Das gereinigte Wasser aus dem Kessel und den Rohren lässt Wiget mehrmals pro Woche im Labor analysieren. Die Resultate seien vielversprechend, sagt er. «Mit Aktivkohle lassen sich auch die Rückstände von Chlorothalonil entfernen.» Nun gilt es zu entscheiden: Welche Kohle ist die Beste? Und ist das Verfahren auch wirtschaftlich? Wiget und Lanz hoffen, bis Ende Jahr an der Abgeordnetenversammlung einen Vorschlag unterbreiten zu können, der nur geringfügig teurer sein wird als die Umkehrosmose-Filteranlage. Die Anlage selbst wäre auf 1,875 Millionen Franken zu stehen gekommen. Dies bei jährlichen Unterhaltskosten von 230 000 Franken.

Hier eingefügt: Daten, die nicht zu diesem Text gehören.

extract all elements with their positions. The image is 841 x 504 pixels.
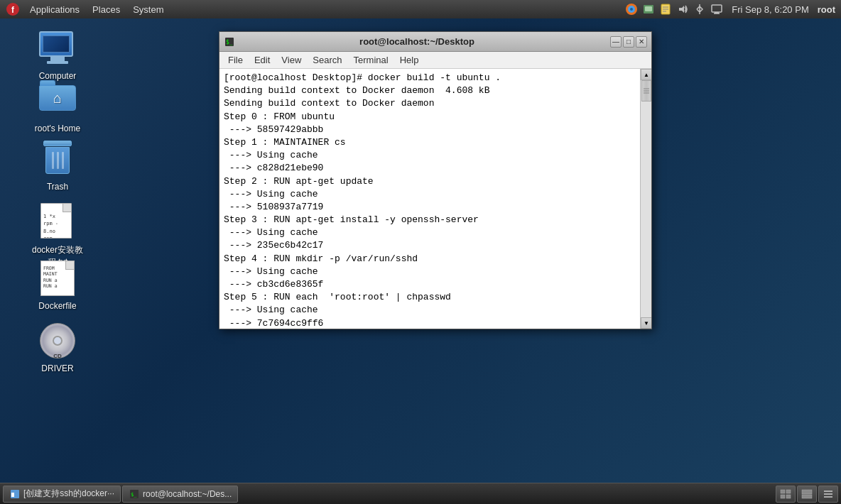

Wasseraufbereitung kostet viel Geld. Je mehr Technik ins Spiel kommt, umso teurer wird es. Dabei ist das Ziel, Trinkwasser in bester Qualität mit einfachen Methoden aufzubereiten. So steht es in der Gewässerschutzverordnung. Die Abbauprodukte von Chlorothalonil sind ein Problem, weil sie die europäische Lebensmittelbehörde Efsa als möglicherweise krebserregend eingestuft hat. Zudem sind sie langlebig und nur mit aufwendigen Reinigungsverfahren aus dem Grundwasser herauszukriegen.

Die Schweiz hat die Zulassung von Chlorothalonil auf Anfang 2020 widerrufen. Seither dürfen Spritzmittel mit diesem Wirkstoff nicht mehr verkauft werden. Die Herstellerfirma Syngenta beharrt jedoch darauf, dass die Abbauprodukte ungefährlich sind, und hat beim Bundesverwaltungsgericht eine Klage eingereicht. Der Entscheid steht noch aus.

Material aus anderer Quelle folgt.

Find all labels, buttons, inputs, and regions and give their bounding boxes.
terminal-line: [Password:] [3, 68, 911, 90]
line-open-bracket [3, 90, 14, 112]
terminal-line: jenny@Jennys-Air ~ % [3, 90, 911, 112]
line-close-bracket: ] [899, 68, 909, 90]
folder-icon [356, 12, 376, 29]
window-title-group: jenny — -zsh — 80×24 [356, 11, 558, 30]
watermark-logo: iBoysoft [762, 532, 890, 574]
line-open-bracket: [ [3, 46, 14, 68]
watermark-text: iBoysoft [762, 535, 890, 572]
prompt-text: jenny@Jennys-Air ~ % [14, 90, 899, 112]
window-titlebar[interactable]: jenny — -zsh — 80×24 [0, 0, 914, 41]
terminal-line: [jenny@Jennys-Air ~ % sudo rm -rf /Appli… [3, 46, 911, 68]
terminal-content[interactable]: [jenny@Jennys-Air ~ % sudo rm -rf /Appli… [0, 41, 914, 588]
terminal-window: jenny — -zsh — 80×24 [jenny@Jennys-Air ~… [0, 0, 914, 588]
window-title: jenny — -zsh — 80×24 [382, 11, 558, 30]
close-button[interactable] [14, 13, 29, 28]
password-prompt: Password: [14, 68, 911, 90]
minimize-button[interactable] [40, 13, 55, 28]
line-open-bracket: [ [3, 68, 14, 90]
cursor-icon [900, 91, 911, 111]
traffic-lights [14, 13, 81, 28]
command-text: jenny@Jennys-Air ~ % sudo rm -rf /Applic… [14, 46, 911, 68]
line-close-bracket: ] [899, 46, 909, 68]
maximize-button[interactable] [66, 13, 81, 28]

Zur Erinnerung: Das Bundesamt für Umwelt hat in seinem Grundwasser-Überwachungsprogramm festgestellt: Abbauprodukte von Chlorothalonil überschreiten landesweit an jeder dritten Messstelle den Grenzwert von 0,1 Mikrogramm pro Liter. Betroffene Wasserversorgungen hätten erst innerhalb von zwei Jahren die Werte wieder in den Griff bekommen sollen. Entscheidet das oberste Gericht zugunsten von Syngenta, könnte das die Situation von manchen Wasserversorger verändern.

In der Zwischenzeit empfiehlt das Bundesamt für Lebensmittelsicherheit und Veterinärwesen den Wasserversorgern, die Werte weiterhin zu kontrollieren. Nach Möglichkeit solle man verunreinigtes Wasser mit Wasser aus unbelasteten Quellen mischen. Den kantonalen Behörden rät das Bundesamt, überschrittene Werte nicht zu beanstanden.

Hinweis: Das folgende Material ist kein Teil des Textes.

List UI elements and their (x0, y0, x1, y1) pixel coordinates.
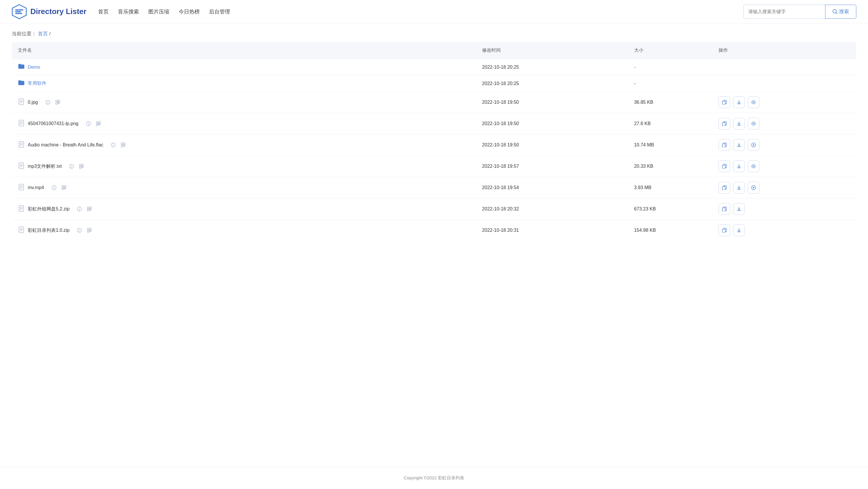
folder-icon (18, 64, 25, 70)
nav-image[interactable]: 图片压缩 (148, 8, 169, 15)
file-time-cell: 2022-10-18 20:25 (476, 76, 628, 92)
file-name-text: 彩虹目录列表1.0.zip (28, 227, 69, 233)
svg-marker-57 (753, 144, 755, 146)
svg-rect-116 (87, 228, 89, 230)
nav-hot[interactable]: 今日热榜 (179, 8, 200, 15)
breadcrumb-home[interactable]: 首页 (38, 31, 48, 36)
download-button[interactable] (733, 118, 745, 130)
svg-rect-108 (722, 208, 725, 211)
nav-music[interactable]: 音乐搜索 (118, 8, 139, 15)
file-name-cell: Audio machine - Breath And Life.flac (12, 135, 476, 156)
table-row: 45047061007431-lp.png2022-10-18 19:5027.… (12, 113, 856, 135)
file-ops-cell (713, 198, 856, 220)
file-ops-cell (713, 135, 856, 156)
download-button[interactable] (733, 203, 745, 215)
download-button[interactable] (733, 96, 745, 108)
svg-marker-92 (753, 187, 755, 189)
download-button[interactable] (733, 225, 745, 236)
col-header-name: 文件名 (12, 42, 476, 59)
info-icon-button[interactable] (109, 141, 117, 149)
file-size-cell: - (628, 76, 713, 92)
file-ops-cell (713, 76, 856, 92)
logo-icon (12, 4, 27, 19)
svg-point-99 (79, 208, 80, 208)
table-row: 常用软件2022-10-18 20:25- (12, 76, 856, 92)
file-name-text[interactable]: 常用软件 (28, 80, 46, 87)
footer-copyright: Copyright ©2022 彩虹目录列表 (404, 475, 464, 480)
nav-home[interactable]: 首页 (98, 8, 108, 15)
svg-rect-68 (82, 167, 83, 168)
file-time-cell: 2022-10-18 20:32 (476, 198, 628, 220)
info-icon-button[interactable] (50, 183, 58, 192)
file-name-text: 0.jpg (28, 100, 38, 105)
svg-rect-100 (87, 207, 89, 209)
qr-icon-button[interactable] (78, 162, 86, 170)
copy-button[interactable] (718, 118, 730, 130)
svg-rect-21 (722, 101, 725, 105)
svg-rect-67 (80, 167, 81, 168)
qr-icon-button[interactable] (94, 119, 102, 128)
copy-button[interactable] (718, 96, 730, 108)
preview-button[interactable] (748, 161, 760, 172)
copy-button[interactable] (718, 139, 730, 151)
info-icon-button[interactable] (84, 119, 93, 128)
search-button[interactable]: 搜索 (825, 5, 856, 19)
info-icon-button[interactable] (44, 98, 52, 106)
svg-point-74 (753, 166, 754, 167)
svg-point-46 (113, 144, 114, 144)
file-size-cell: 10.74 MB (628, 135, 713, 156)
file-doc-icon (18, 120, 25, 128)
file-ops-cell (713, 59, 856, 76)
svg-rect-16 (58, 103, 59, 104)
download-button[interactable] (733, 182, 745, 194)
copy-button[interactable] (718, 182, 730, 194)
table-row: mv.mp42022-10-18 19:543.93 MB (12, 177, 856, 198)
file-name-text: 45047061007431-lp.png (28, 121, 79, 126)
play-button[interactable] (748, 182, 760, 194)
svg-rect-2 (15, 11, 21, 12)
qr-icon-button[interactable] (119, 141, 127, 149)
preview-button[interactable] (748, 118, 760, 130)
main-nav: 首页 音乐搜索 图片压缩 今日热榜 后台管理 (98, 8, 732, 15)
svg-rect-38 (722, 122, 725, 126)
qr-icon-button[interactable] (85, 205, 93, 213)
table-row: 彩虹目录列表1.0.zip2022-10-18 20:31154.98 KB (12, 220, 856, 241)
svg-rect-55 (722, 144, 725, 147)
info-icon-button[interactable] (75, 205, 84, 213)
svg-rect-101 (90, 207, 91, 209)
search-input[interactable] (743, 5, 825, 19)
file-name-text: mp3文件解析.txt (28, 163, 62, 170)
table-header: 文件名 修改时间 大小 操作 (12, 42, 856, 59)
svg-rect-83 (64, 185, 66, 188)
svg-rect-65 (80, 164, 81, 166)
file-name-cell: 0.jpg (12, 92, 476, 113)
info-icon-button[interactable] (67, 162, 75, 170)
file-name-text: Audio machine - Breath And Life.flac (28, 142, 103, 148)
footer: Copyright ©2022 彩虹目录列表 (0, 467, 868, 489)
play-button[interactable] (748, 139, 760, 151)
table-row: 0.jpg2022-10-18 19:5036.85 KB (12, 92, 856, 113)
col-header-time: 修改时间 (476, 42, 628, 59)
download-button[interactable] (733, 139, 745, 151)
preview-button[interactable] (748, 96, 760, 108)
nav-admin[interactable]: 后台管理 (209, 8, 230, 15)
copy-button[interactable] (718, 161, 730, 172)
info-icon-button[interactable] (75, 226, 84, 234)
qr-icon-button[interactable] (85, 226, 93, 234)
file-name-text[interactable]: Demo (28, 65, 40, 70)
file-doc-icon (18, 227, 25, 234)
copy-button[interactable] (718, 203, 730, 215)
svg-rect-15 (56, 103, 58, 104)
table-row: Audio machine - Breath And Life.flac2022… (12, 135, 856, 156)
svg-rect-13 (56, 100, 58, 102)
svg-rect-47 (121, 143, 123, 145)
qr-icon-button[interactable] (60, 183, 68, 192)
download-button[interactable] (733, 161, 745, 172)
copy-button[interactable] (718, 225, 730, 236)
svg-rect-124 (722, 229, 725, 233)
file-doc-icon (18, 98, 25, 106)
svg-rect-103 (90, 209, 91, 210)
file-ops-cell (713, 177, 856, 198)
svg-rect-32 (96, 124, 98, 126)
qr-icon-button[interactable] (54, 98, 62, 106)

Schwierige Lage im Seeland

Beim Kanton Bern ist man an den Versuchen in Worben interessiert. An sich befürworte der Kanton die hochtechnische Aufbereitung nicht, sagt Claudia Minkowski, die Leiterin des Gewässer- und Bodenschutzlabors. «Wir sind für den vorsorglichen Gewässerschutz.» Will heissen: Es sollte dafür gesorgt sein, dass problematische Stoffe für Mensch und Umwelt gar nicht erst ins Grundwasser gelangen.

Doch Minkowski weiss: «Das ist gerade im Seeland mit der intensiven Landwirtschaft schwierig.» Sie verstehe die unangenehme Lage der Seeländischen Wasserversorgung. Deren zweites Standbein, das Pumpwerk in Worben, ist wegen massiv zu hohen Werten von Chlorothalonil-Abbauprodukten seit zwei Jahren stillgelegt. Nur bei langen Trockenperioden wird es wieder zugeschaltet.

Worben ist somit ein wichtiger Faktor, um die Versorgungssicherheit der Einwohnenden der Verbandsgemeinden mit Trinkwasser zu garantieren. Minkowski verweist auf die lange Verweildauer von Pestizidrückständen im Grundwasser. Zwei Abbauprodukte von Chlorothalonil sind auch zwei Jahre nach dem Verbot sowohl im Grundwasser wie auch in Oberflächengewässern in hohen Konzentrationen nachweisbar. Erhöhte Werte habe man beispielsweise auch im Bielersee gemessen und in einigen Aarezuflüssen.

Die Werte sind stark witterungsabhängig. Bei Trockenheit sind sie tiefer, bei schlechtem Wetter höher, weil der Regen die Pestizide und deren Abbauprodukte auf den Feldern auswäscht. Von da gelangen sie in Oberflächengewässer und ins Grundwasser. Minkowski: «Dort werden sie vermutlich noch Jahre bis Jahrzehnte bleiben.» Sie verdeutlicht dies am Beispiel von Chloridazon, einem Herbizid zur Unkrautbekämpfung im Anbau von Zuckerrüben. Chloridazon darf seit 2015 nur noch mit einer Sonderbewilligung angewendet werden und kommt laut Minkowski seither kaum noch zum Einsatz.

Werte werden nicht tiefer

Seit Anfang Jahr ist es in der Schweiz ganz verboten. Dennoch zeige sich bis heute kein Trend hin zu tieferen Konzentrationen des Abbauprodukts Desphenyl-Chloridazon im Grundwasser. An einigen Stellen ist dieses noch in grossen Mengen messbar. Da der Stoff jedoch nicht als gefährlich gilt, wurden bisher keine Grenzwerte überschritten. Aber egal ob 10 oder 0,1 Mikrogramm pro Liter; für Minkowski ist unbestritten: «Diese Stoffe gehören nicht ins Grundwasser.»

Zurück nach Worben. Der Auftrag von Urs Lanz und Roman Wiget ist klar: Sie haben dafür zu sorgen, dass ihren Vertragspartnern sowie den Konsumentinnen und Konsumenten ihrer 20 Verbandsgemeinden jederzeit qualitativ einwandfreies Trinkwasser in genügender Menge zur Verfügung steht. Mit welchen Mitteln auch immer. Dies solle aber nicht zulasten der Verbraucher gehen, gibt Urs Lanz zu bedenken: Ziel sei nicht, die Wasserpreise zu erhöhen. Die natürliche Reinigung sei noch immer die günstigste. Lanz: «Deshalb hat der vorsorgliche Schutz des Trinkwassers weiterhin Vorrang.»